Ricetta braciole di maiale: cucinale come nell’antica Roma

Non solamente una grande storia, non solamente magnifici edifici e generali valorosi, non solo grandi battaglie e vittorie che hanno permesso un’espansione territoriale in tre diversi continenti. Gli antichi romani ci hanno lasciato, oltre a tutto ciò, anche delle abitudini a tavola che riscontriamo anche al giorno d’oggi. Qui vediamo la ricetta di braciole diffusa 2000 anni fa.

Sì perché anche chi abitava l’antica Roma era decisamente una buona forchetta (anche se, storicamente, le forchette sono arrivate molti secoli dopo).

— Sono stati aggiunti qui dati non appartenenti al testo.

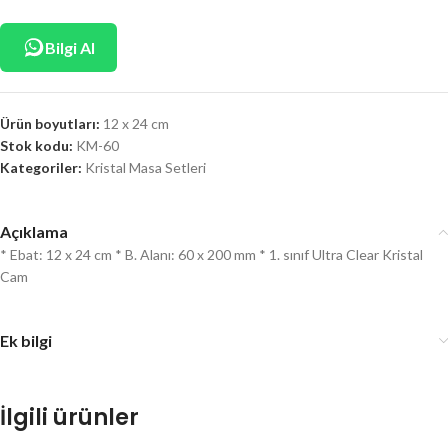
Bilgi Al
Ürün boyutları:
12 x 24 cm
Stok kodu:
KM-60
Kategoriler:
Kristal Masa Setleri
Açıklama
* Ebat: 12 x 24 cm * B. Alanı: 60 x 200 mm * 1. sınıf Ultra Clear Kristal
Cam
Ek bilgi
İlgili ürünler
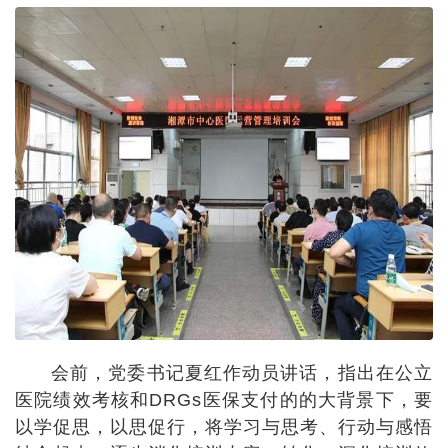
会前，党委书记夏红作动员讲话，指出在公立
医院绩效考核和DRGs医保支付的的大背景下，要
以学促思，以思促行，将学习与思考、行动与感悟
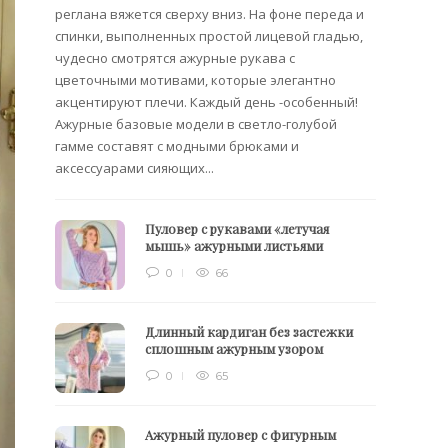
Вязани
реглана вяжется сверху вниз. На фоне переда и
позвол
спинки, выполненных простой лицевой гладью,
делает
чудесно смотрятся ажурные рукава с
сезона
цветочными мотивами, которые элегантно
акцентируют плечи. Каждый день -особенный!
Ажурные базовые модели в светло-голубой
гамме составят с модными брюками и
аксессуарами сияющих...
Пуловер с рукавами «летучая
мышь» ажурными листьями
0
66
Длинный кардиган без застежки
сплошным ажурным узором
0
65
Ажурный пуловер с фигурным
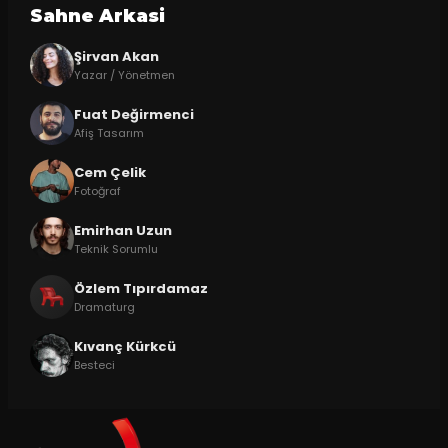
Sahne Arkasi
Şirvan Akan
Yazar / Yönetmen
Fuat Değirmenci
Afiş Tasarım
Cem Çelik
Fotoğraf
Emirhan Uzun
Teknik Sorumlu
Özlem Tıpırdamaz
Dramaturg
Kıvanç Kürkcü
Besteci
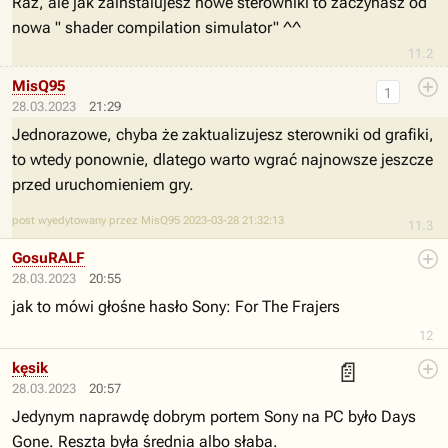
Raz, ale jak zainstalujesz nowe sterowniki to zaczynasz od
nowa " shader compilation simulator" ^^
11.2
MisQ95
1
28.03.2023
21:29
Jednorazowe, chyba że zaktualizujesz sterowniki od grafiki,
to wtedy ponownie, dlatego warto wgrać najnowsze jeszcze
przed uruchomieniem gry.
post wyedytowany przez MisQ95 2023-03-28 21:32:13
11.3
GosuRALF
28.03.2023
20:55
jak to mówi głośne hasło Sony: For The Frajers
12
📄
kęsik
28.03.2023
20:57
Jedynym naprawdę dobrym portem Sony na PC było Days
Gone. Reszta była średnia albo słaba.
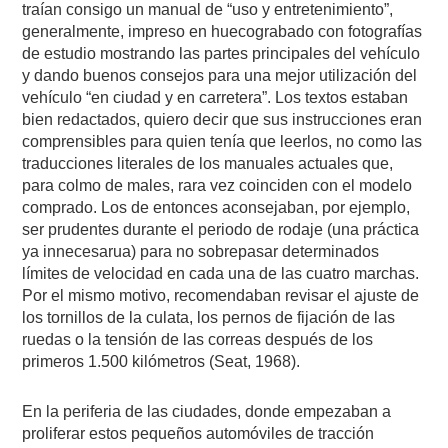
traían consigo un manual de “uso y entretenimiento”,
generalmente, impreso en huecograbado con fotografías
de estudio mostrando las partes principales del vehículo
y dando buenos consejos para una mejor utilización del
vehículo “en ciudad y en carretera”. Los textos estaban
bien redactados, quiero decir que sus instrucciones eran
comprensibles para quien tenía que leerlos, no como las
traducciones literales de los manuales actuales que,
para colmo de males, rara vez coinciden con el modelo
comprado. Los de entonces aconsejaban, por ejemplo,
ser prudentes durante el periodo de rodaje (una práctica
ya innecesarua) para no sobrepasar determinados
límites de velocidad en cada una de las cuatro marchas.
Por el mismo motivo, recomendaban revisar el ajuste de
los tornillos de la culata, los pernos de fijación de las
ruedas o la tensión de las correas después de los
primeros 1.500 kilómetros (Seat, 1968).
En la periferia de las ciudades, donde empezaban a
proliferar estos pequeños automóviles de tracción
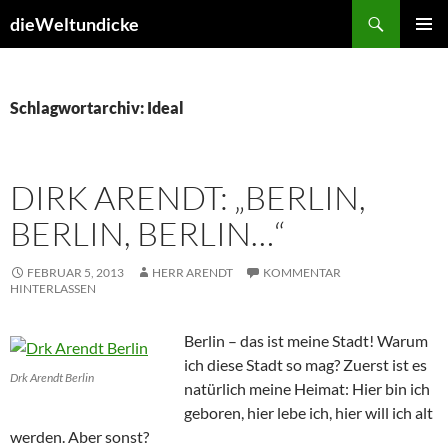
Zum
Suchen
dieWeltundicke
Inhalt
PRIMÄR
springen
MENÜ
Schlagwortarchiv: Ideal
DIRK ARENDT: „BERLIN,
BERLIN, BERLIN…“
FEBRUAR 5, 2013
HERR ARENDT
KOMMENTAR
HINTERLASSEN
Berlin – das ist meine Stadt! Warum
ich diese Stadt so mag? Zuerst ist es
Drk Arendt Berlin
natürlich meine Heimat: Hier bin ich
geboren, hier lebe ich, hier will ich alt
werden. Aber sonst?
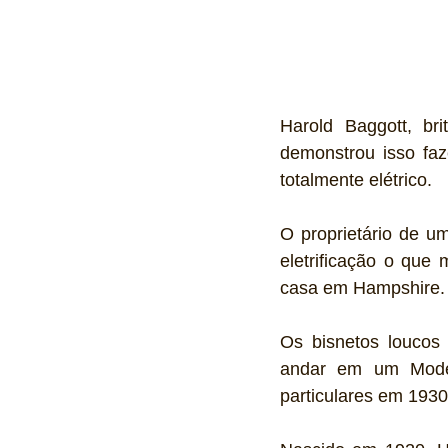
Harold Baggott, bri
demonstrou isso faz
totalmente elétrico. 
O proprietário de u
eletrificação o que 
casa em Hampshire.
Os bisnetos loucos p
andar em um Model
particulares em 1930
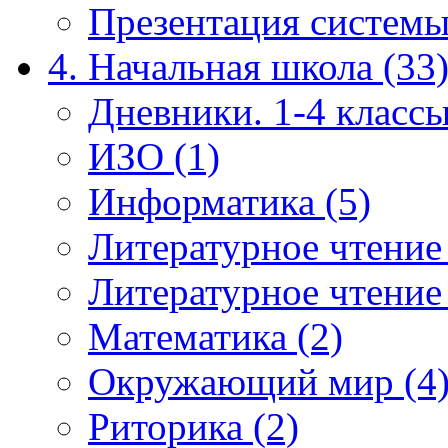
Презентация системы
4. Начальная школа (33
Дневники. 1-4 классы
ИЗО (1)
Информатика (5)
Литературное чтение
Литературное чтение
Математика (2)
Окружающий мир (4
Риторика (2)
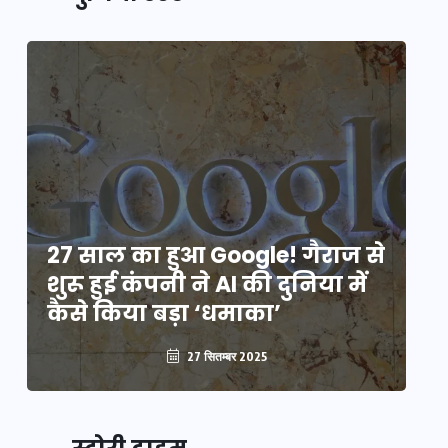
े
27 साल का हुआ Google! गैराज से
2
शुरू हुई कंपनी ने AI की दुनिया में
शु
कैसे किया बड़ा ‘धमाका’
कै
27 सितम्बर 2025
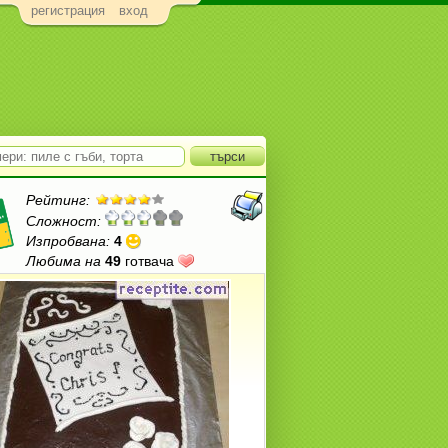
регистрация
вход
Рейтинг:
Сложност:
Изпробвана:
4
Любима на
49
готвача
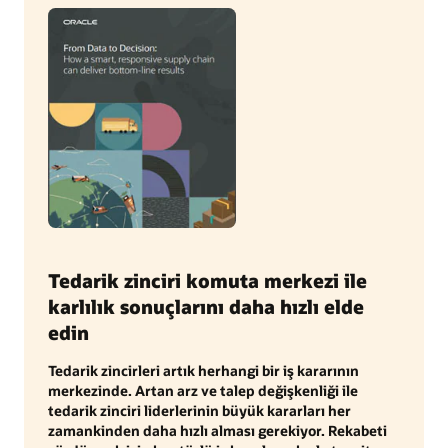
Tedarik zinciri komuta merkezi ile
karlılık sonuçlarını daha hızlı elde
edin
Tedarik zincirleri artık herhangi bir iş kararının
merkezinde. Artan arz ve talep değişkenliği ile
tedarik zinciri liderlerinin büyük kararları her
zamankinden daha hızlı alması gerekiyor. Rekabeti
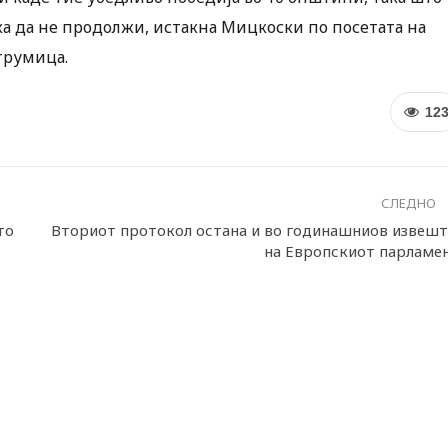
ка да не продолжи, истакна Мицкоски по посетата на
трумица.
12
СЛЕДНО
то
Вториот протокол остана и во годинашниов извешт
на Европскиот парламе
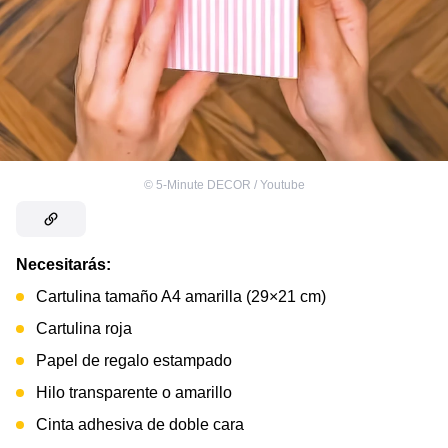
©
5-Minute DECOR / Youtube
Necesitarás:
Cartulina tamaño A4 amarilla (29×21 cm)
Cartulina roja
Papel de regalo estampado
Hilo transparente o amarillo
Cinta adhesiva de doble cara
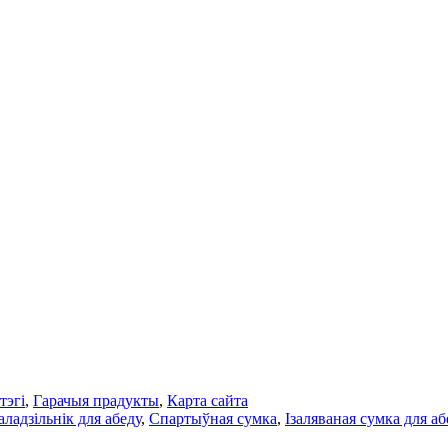
тэгі
,
Гарачыя прадукты
,
Карта сайта
ладзільнік для абеду
,
Спартыўная сумка
,
Ізаляваная сумка для аб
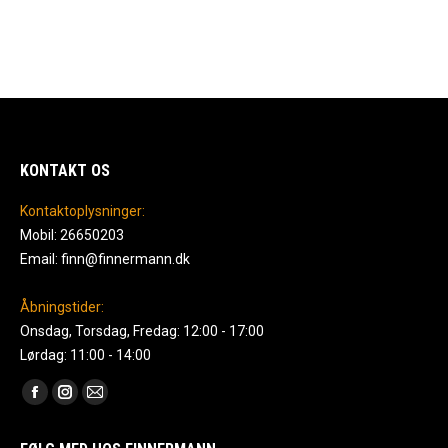
KONTAKT OS
Kontaktoplysninger:
Mobil: 26650203
Email: finn@finnermann.dk
Åbningstider:
Onsdag, Torsdag, Fredag: 12:00 - 17:00
Lørdag: 11:00 - 14:00
Find us on:
Facebook
Instagram
Mail
page
page
page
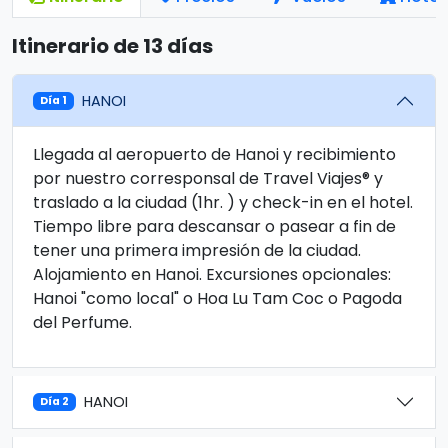
Itinerario de 13 días
HANOI
Día 1
Llegada al aeropuerto de Hanoi y recibimiento
por nuestro corresponsal de Travel Viajes® y
traslado a la ciudad (1hr. ) y check-in en el hotel.
Tiempo libre para descansar o pasear a fin de
tener una primera impresión de la ciudad.
Alojamiento en Hanoi. Excursiones opcionales:
Hanoi "como local" o Hoa Lu Tam Coc o Pagoda
del Perfume.
HANOI
Día 2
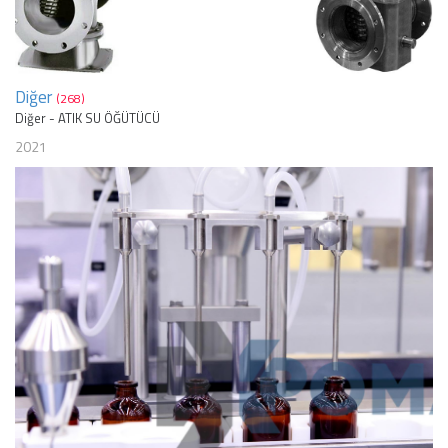
Diğer
(268)
Diğer - ATIK SU ÖĞÜTÜCÜ
2021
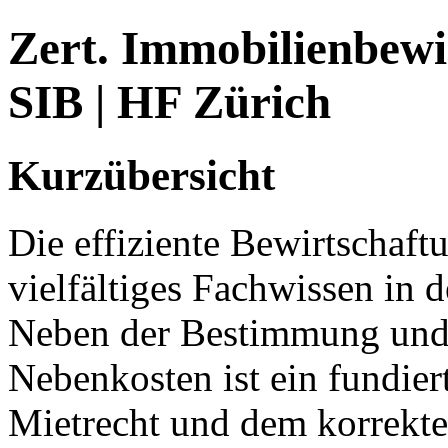
Zert. Immobilienbewi
SIB | HF Zürich
Kurzübersicht
Die effiziente Bewirtschaft
vielfältiges Fachwissen in 
Neben der Bestimmung und
Nebenkosten ist ein fundie
Mietrecht und dem korrekt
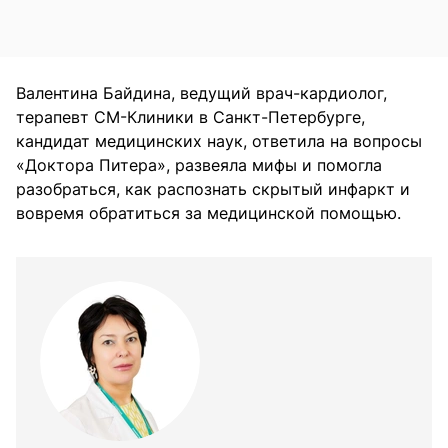
Валентина Байдина, ведущий врач-кардиолог,
терапевт СМ-Клиники в Санкт-Петербурге,
кандидат медицинских наук, ответила на вопросы
«Доктора Питера», развеяла мифы и помогла
разобраться, как распознать скрытый инфаркт и
вовремя обратиться за медицинской помощью.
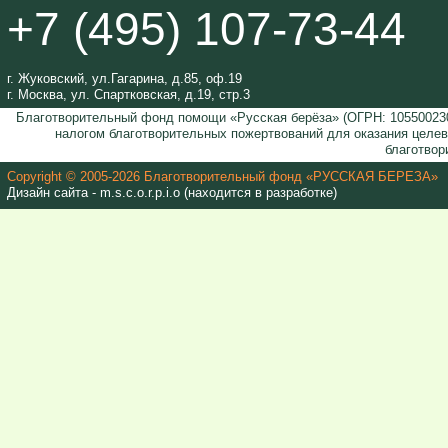
+7 (495) 107-73-44
г. Жуковский, ул.Гагарина, д.85, оф.19
г. Москва, ул. Спартковская, д.19, стр.3
Благотворительный фонд помощи «Русская берёза» (ОГРН: 105500230
налогом благотворительных пожертвований для оказания целе
благотвор
Copyright © 2005-2026 Благотворительный фонд «РУССКАЯ БЕРЕЗА»
Дизайн сайта - m.s.c.o.r.p.i.o (находится в разработке)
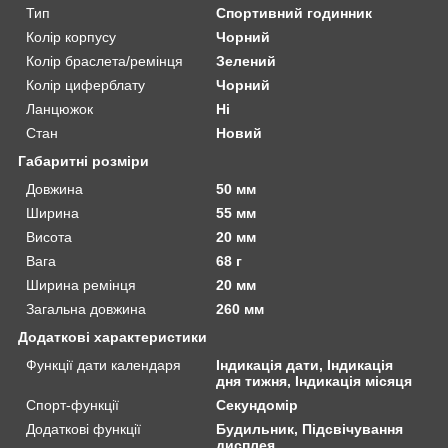
Тип
Спортивний годинник
Колір корпусу
Чорний
Колір браслета/ремінця
Зелений
Колір циферблату
Чорний
Ланцюжок
Ні
Стан
Новий
Габаритні розміри
Довжина
50 мм
Ширина
55 мм
Висота
20 мм
Вага
68 г
Ширина ремінця
20 мм
Загальна довжина
260 мм
Додаткові характеристики
Функції дати календаря
Індикація дати, Індикація
дня тижня, Індикація місяця
Спорт-функції
Секундомір
Додаткові функції
Будильник, Підсвічування
дисплея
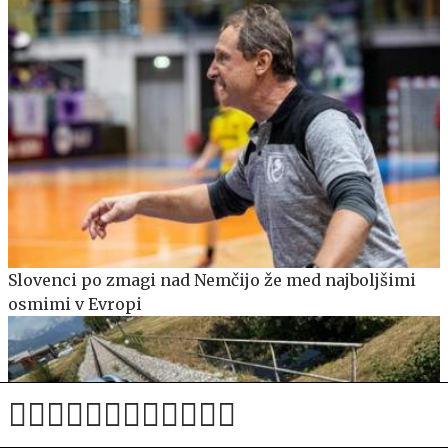
Slovenci po zmagi nad Nemčijo že med najboljšimi
osmimi v Evropi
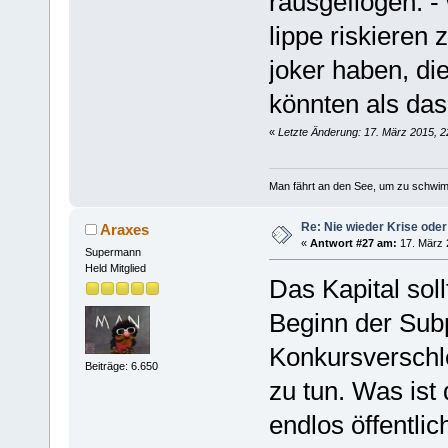
rausgeflogen. -
lippe riskieren
joker haben, di
könnten als das
«
Letzte Änderung: 17. März 2015, 2
Man fährt an den See, um zu schwim
Re: Nie wieder Krise oder
Araxes
«
Antwort #27 am:
17. März 
Supermann
Held Mitglied
Das Kapital soll
Beginn der Sub
Konkursverschl
Beiträge: 6.650
zu tun. Was ist
endlos öffentli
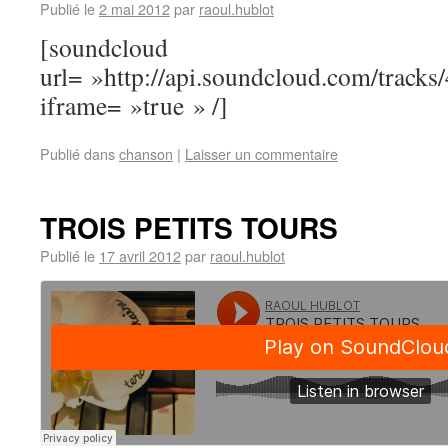
Publié le
2 mai 2012
par
raoul.hublot
[soundcloud
url= »http://api.soundcloud.com/track
iframe= »true » /]
Publié dans
chanson
|
Laisser un commentaire
TROIS PETITS TOURS
Publié le
17 avril 2012
par
raoul.hublot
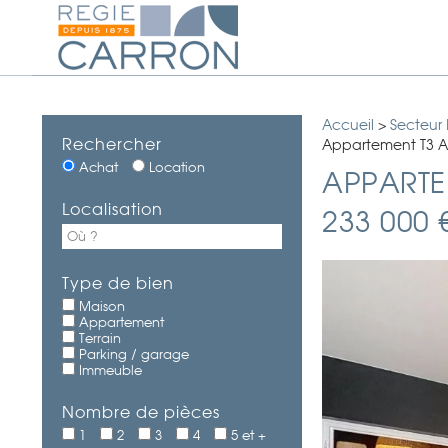
Accueil
>
Secteur
Rechercher
Appartement T3 A
Achat
Location
APPARTE
Localisation
233 000 
Type de bien
Maison
Appartement
Terrain
Parking / garage
Immeuble
Nombre de pièces
1
2
3
4
5 et +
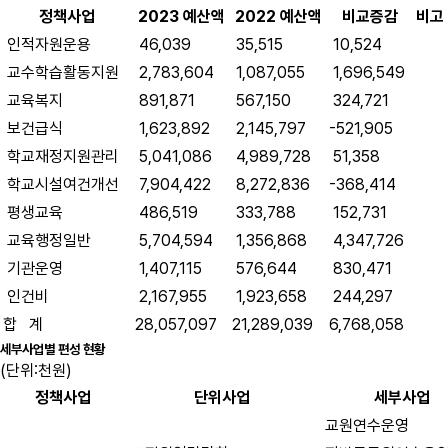
정책사업
2023 예산액
2022 예산액
비교증감
비고
인적자원운용
46,039
35,515
10,524
교수학습활동지원
2,783,604
1,087,055
1,696,549
교육복지
891,871
567,150
324,721
보건급식
1,623,892
2,145,797
-521,905
학교재정지원관리
5,041,086
4,989,728
51,358
학교시설여건개선
7,904,422
8,272,836
-368,414
평생교육
486,519
333,788
152,731
교육행정일반
5,704,594
1,356,868
4,347,726
기관운영
1,407,115
576,644
830,471
인건비
2,167,955
1,923,658
244,297
합 계
28,057,097
21,289,039
6,768,058
세부사업별 편성 현황
(단위:천원)
정책사업
단위사업
세부사업
교원연수운영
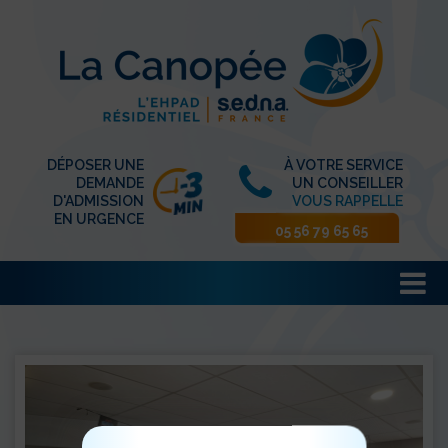
DÉPOSER UNE
À VOTRE SERVICE
DEMANDE
UN CONSEILLER
D'ADMISSION
VOUS RAPPELLE
EN URGENCE
05 56 79 65 65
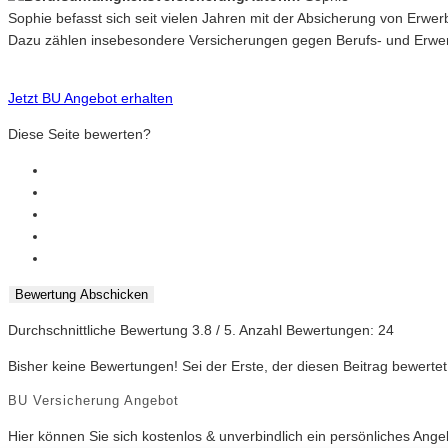
Sophie befasst sich seit vielen Jahren mit der Absicherung von Erwe
Dazu zählen insebesondere Versicherungen gegen Berufs- und Erwerb
Jetzt BU Angebot erhalten
Diese Seite bewerten?
Bewertung Abschicken
Durchschnittliche Bewertung
3.8
/ 5. Anzahl Bewertungen:
24
Bisher keine Bewertungen! Sei der Erste, der diesen Beitrag bewertet
BU Versicherung Angebot
Hier können Sie sich kostenlos & unverbindlich ein persönliches Ang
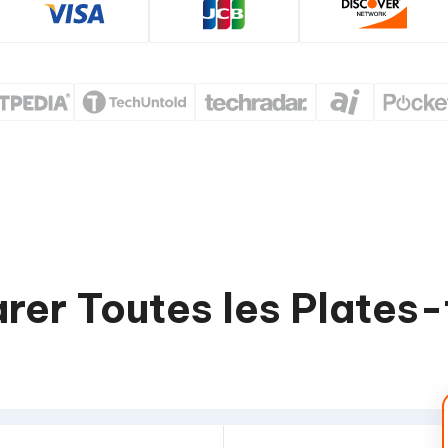
er Toutes les Plates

In particolar modo i nobili, i signori, riservavano una grande importanza al mangiare e al mangiare bene. Molte ricette che oggi noi proponiamo sulle nostre tavole traggono origine e ispirazione proprio dalle abitudini dell’antica Roma, quando ci si incontrava nelle domus e, seduti sui triclini, si mangiava rigorosamente con le mani.

Ricetta braciole di maiale secondo il gastronomo latino Apicio

In questa nuova rubrica andiamo a scoprire alcune ricette e pietanze, di uso ancora attuale e comune, che venivano proposte anche tra le mura domestiche della Roma che fu. La prima “puntata” di questa rubrica abbiamo scelto una ricetta tanto comune quanto apprezzata nel mondo occidentale: le braciole di maiale.
Molto di quel che sappiamo delle usanze gastronomiche dei romani lo dobbiamo al più importante gastronomo di quel periodo, tale Apicio, che nel suo libro “De re coquinaria” (L’Arte Culinaria) ha raccolto tutte le ricette possibili diffuse nella Roma imperiale.
Apicio, nato nel 25 a.C., è stato oltre a un gastronomo anche un grande appassionato di cucina, tanto da aver sperperato quasi tutto il suo patrimonio in pantagruelici quanto lussuosi pasti.  Proprio dal suo De re coquinaria abbiamo estratto la ricetta delle braciole di maiale, proprio come venivano preparate nella Roma antica, o meglio a Ostia. Se volete quindi mettervi nei panni dei signori della vecchia Urbe, ecco la preparazione tipica che veniva presentata a quel tempo nella sua versione originale.
Gli ingredienti sono in maggioranza di facile reperimento (tranne il garum, una complessa colatura di pesce di grande utilizzo al tempo), quindi anche voi potete replicare in modo tutto sommato fedele una ricetta di due millenni fa e raccolta nel quarto capitolo del settimo libro dell’opera di Apicio.
Braciole alla moda di Ostia: incidi la pelle della braciola senza però levarla. Trita: pepe, ligustico (l’odierno levistico), aneto, cumino, silfio (pianta estinta ma sostituibile col finocchio selvatico), una bacca di alloro, tempera col garum; ritrita e versa in un recipiente insieme alla braciola. Dopo due o tre giorni di marinatura con i condimenti, ritirala, fermala con due stecchi incrociati e metti nel forno. A cottura ultimata, taglia la braciola lungo le tacche e trita: pepe, ligustico, tempera col garum e un po’ di passito per addolcire. Quando questa salsa sarà ben cotta, legala con l’amido, cospargila in dose abbondante sulle braciole e servi.